Not every personality is conducive to a productive meeting. Sometimes, they contribute nothing, are distracting or are disruptive. Meetings can be effective communication tools for enterprises. There are ways to deal with difficult personalities that will ensure productivity.
Mr. Tangent is a Problem
It’s important to have a meeting agenda and to stick to it. The guy who comes to meetings just to talk about his weekend is Mr. Tangent. He may retired on the job, but in any case, he has no interest in participating in a productive meeting.
Another form of Mr. Tangent is the guy who spontaneously comes up with an idea that offers no solution to the problem being discussed.
Instead of allowing Mr. Tangent to derail a meeting, immediately shutdown all non-meeting talk after the meeting starts. If he comes up with an unrelated topic, tell him you’ll talk to him about it offline. Immediately steer the discussion back to the appropriate agenda point.
After you shut him down a few times, he’ll get the idea. Make sure to be consistent with shutdowns with all meeting participants. Being fair will earn a leader respect and keep people coming back. Setting up meeting rules in advance can help eliminate misunderstandings, says Peter Economy of Inc.
One of the rules for the meeting leader can be to touch base with each participant before the meeting to iron out expectations and avoid surprises. Nothing derails a meeting like a surprise. Hopefully, the leader will foster enough respect that participants will alert him to surprises before the meeting.
The Joker is Occasionally Funny
This guy craves attention. He’s never been a standup comedian, and it’s obvious why he’s not in that career field. He tells a joke. No one laughs, so he continually repeats it. But still no one laughs at his lame joke.
Think of him as a short version of Conan O’Brien. It is possible to hang out with him for 45 minutes and not laugh once. The best way to deal with The Joker is to let him share his funny internet meme or whatever at the beginning of the meeting.
“Conan, do you have anything funny to share with us before we start?” Hopefully, this will satisfy The Joker, and the meeting can go one to be productive.
The Joker can be helpful at times when meetings get too intense. Depending on how good his instincts are, The Joker can jab when needed.
The IoT Guy
The internet of things provides companies an opportunity to grow and improve in many ways. The IoT Guy typically chimes into a meeting remotely from his cellphone or watch.
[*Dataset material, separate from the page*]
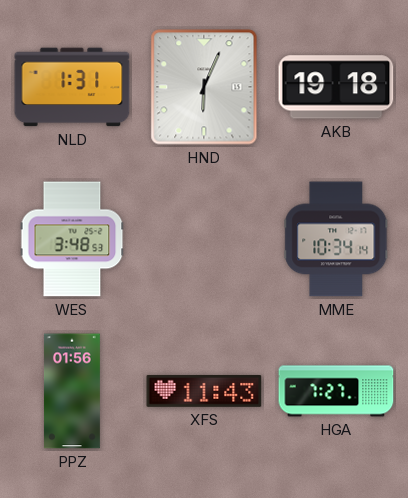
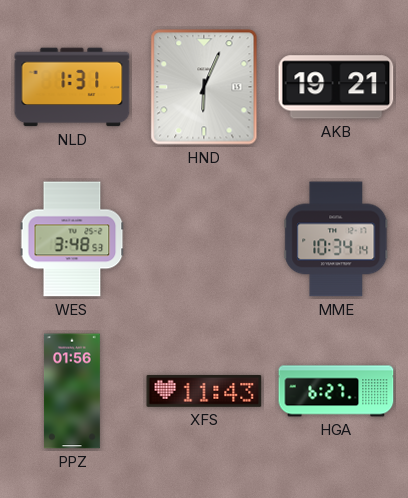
AKB: 19:18 -> 19:21
HGA: 7:27 -> 6:27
This participant can be a huge asset to a meeting and a business in general. He is action-oriented. Always quick to answer emails and complete project, The IoT Guy loves grabbing the newest gadgets and working them to their full potential.
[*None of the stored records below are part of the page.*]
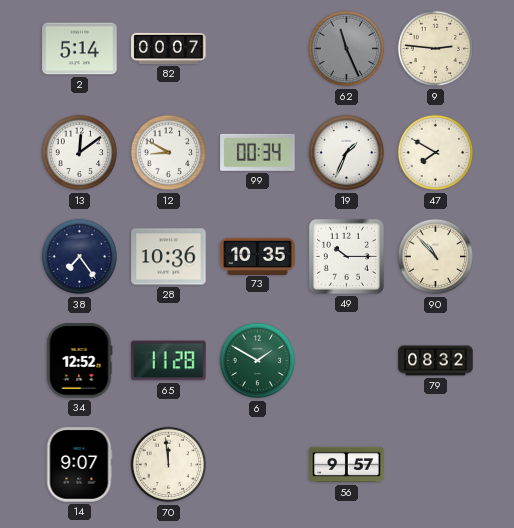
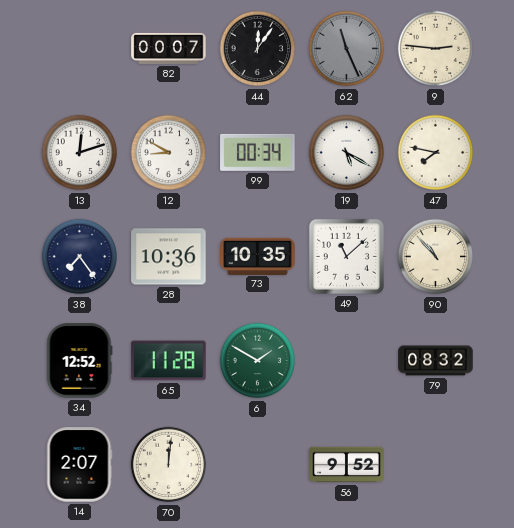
2: 5:14 -> none
44: none -> 12:06
13: 12:09 -> 12:12
19: 1:34 -> 5:20
47: 7:50 -> 7:47
49: 10:15 -> 11:08
14: 9:07 -> 2:07
70: 11:59 -> 12:01
56: 9:57 -> 9:52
Video meetings solutions for business can be a challenge to select. A company with an IoT Guy definitely needs a service provider as versatile as the BlueJeans Network. It can connect with all kinds of platforms from high-end video conference rooms to the latest cellphone technology.
If a company can keep up with The Iot Guy, it probably will have a significant market advantage by being fast at everything: customer service, innovation and production. Smart spending on disruptive technology can save companies big money not just in the long run.
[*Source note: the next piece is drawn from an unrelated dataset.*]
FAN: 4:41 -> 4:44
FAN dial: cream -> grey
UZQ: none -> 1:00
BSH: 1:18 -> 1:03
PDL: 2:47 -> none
The Never-Ending Storyteller
No story can end before its time. The storyteller takes five sentences to explain something that would take other people one sentence.
The Never-Ending Storyteller is in love with the sound of his own voice. He thinks he is providing everyone within earshot a great service. Sharing his vast suppository of knowledge is his pleasure.
The best way to deal with the long-winded participant is to cut him off by asking for specifics. How does his diatribe help solve the problem under discussion? If he tries to expand the discussion, suggest he set up another meeting for that topic or say, “Let’s talk about that offline.”
The talk-about-it-offline tactic usually is a brilliant maneuver for project managers running meetings. If the spinoff idea has potential, an offline discussion will help ensure it gets a fair shot. It the idea is a waste of time then the waste is minimal.
To help prevent derailments, meeting organizers should set and enforce time limits for meetings. The shorter they are the better. Make sure everyone has the agenda before the meeting and knows what is expected of him. Always call on the quiet, non-participant along with everyone else invited to the meeting, says Jada Willis of the Forbes Coaches Council. This keeps them motivated and makes them feel needed.